_PROBLEM DETAILS_. An exact restatement of the records below is expected.

_DATA PROVIDED_.
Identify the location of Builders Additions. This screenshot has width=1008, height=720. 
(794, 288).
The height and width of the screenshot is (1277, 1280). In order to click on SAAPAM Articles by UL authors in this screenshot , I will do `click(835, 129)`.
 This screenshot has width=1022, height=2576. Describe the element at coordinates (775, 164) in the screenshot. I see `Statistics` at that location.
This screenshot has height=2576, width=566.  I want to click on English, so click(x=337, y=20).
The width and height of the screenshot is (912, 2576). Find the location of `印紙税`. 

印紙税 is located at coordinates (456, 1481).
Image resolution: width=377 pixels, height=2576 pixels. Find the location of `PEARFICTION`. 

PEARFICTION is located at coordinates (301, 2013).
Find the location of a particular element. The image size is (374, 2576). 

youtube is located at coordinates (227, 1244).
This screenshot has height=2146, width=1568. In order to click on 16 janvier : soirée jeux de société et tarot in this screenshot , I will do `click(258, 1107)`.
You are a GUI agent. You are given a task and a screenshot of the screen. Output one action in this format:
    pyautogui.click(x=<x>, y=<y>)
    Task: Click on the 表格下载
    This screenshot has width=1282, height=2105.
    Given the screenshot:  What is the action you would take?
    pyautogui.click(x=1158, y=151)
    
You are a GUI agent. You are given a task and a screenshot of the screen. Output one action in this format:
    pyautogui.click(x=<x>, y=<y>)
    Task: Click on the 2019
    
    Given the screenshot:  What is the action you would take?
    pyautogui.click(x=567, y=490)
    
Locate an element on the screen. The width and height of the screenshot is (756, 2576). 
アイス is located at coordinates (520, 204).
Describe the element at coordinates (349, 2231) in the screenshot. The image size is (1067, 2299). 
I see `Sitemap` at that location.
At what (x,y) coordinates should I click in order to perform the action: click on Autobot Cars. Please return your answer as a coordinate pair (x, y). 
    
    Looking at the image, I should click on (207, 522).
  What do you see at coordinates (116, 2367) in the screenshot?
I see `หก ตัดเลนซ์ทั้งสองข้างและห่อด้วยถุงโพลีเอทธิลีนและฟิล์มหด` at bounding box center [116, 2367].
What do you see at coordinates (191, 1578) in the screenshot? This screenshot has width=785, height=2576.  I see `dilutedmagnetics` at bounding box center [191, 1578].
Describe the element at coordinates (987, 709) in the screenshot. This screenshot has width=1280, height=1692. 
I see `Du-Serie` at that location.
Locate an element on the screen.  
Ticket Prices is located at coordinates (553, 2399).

_OUTPUT OF THE TASK_.
Identify the location of Builders Additions. This screenshot has width=1008, height=720. 
(794, 288).
The height and width of the screenshot is (1277, 1280). In order to click on SAAPAM Articles by UL authors in this screenshot , I will do `click(835, 129)`.
 This screenshot has width=1022, height=2576. Describe the element at coordinates (775, 164) in the screenshot. I see `Statistics` at that location.
This screenshot has height=2576, width=566.  I want to click on English, so click(x=337, y=20).
The width and height of the screenshot is (912, 2576). Find the location of `印紙税`. 

印紙税 is located at coordinates (456, 1481).
Image resolution: width=377 pixels, height=2576 pixels. Find the location of `PEARFICTION`. 

PEARFICTION is located at coordinates (301, 2013).
Find the location of a particular element. The image size is (374, 2576). 

youtube is located at coordinates (227, 1244).
This screenshot has height=2146, width=1568. In order to click on 16 janvier : soirée jeux de société et tarot in this screenshot , I will do `click(258, 1107)`.
You are a GUI agent. You are given a task and a screenshot of the screen. Output one action in this format:
    pyautogui.click(x=<x>, y=<y>)
    Task: Click on the 表格下载
    This screenshot has width=1282, height=2105.
    Given the screenshot:  What is the action you would take?
    pyautogui.click(x=1158, y=151)
    
You are a GUI agent. You are given a task and a screenshot of the screen. Output one action in this format:
    pyautogui.click(x=<x>, y=<y>)
    Task: Click on the 2019
    
    Given the screenshot:  What is the action you would take?
    pyautogui.click(x=567, y=490)
    
Locate an element on the screen. The width and height of the screenshot is (756, 2576). 
アイス is located at coordinates (520, 204).
Describe the element at coordinates (349, 2231) in the screenshot. The image size is (1067, 2299). 
I see `Sitemap` at that location.
At what (x,y) coordinates should I click in order to perform the action: click on Autobot Cars. Please return your answer as a coordinate pair (x, y). 
    
    Looking at the image, I should click on (207, 522).
  What do you see at coordinates (116, 2367) in the screenshot?
I see `หก ตัดเลนซ์ทั้งสองข้างและห่อด้วยถุงโพลีเอทธิลีนและฟิล์มหด` at bounding box center [116, 2367].
What do you see at coordinates (191, 1578) in the screenshot? This screenshot has width=785, height=2576.  I see `dilutedmagnetics` at bounding box center [191, 1578].
Describe the element at coordinates (987, 709) in the screenshot. This screenshot has width=1280, height=1692. 
I see `Du-Serie` at that location.
Locate an element on the screen.  
Ticket Prices is located at coordinates (553, 2399).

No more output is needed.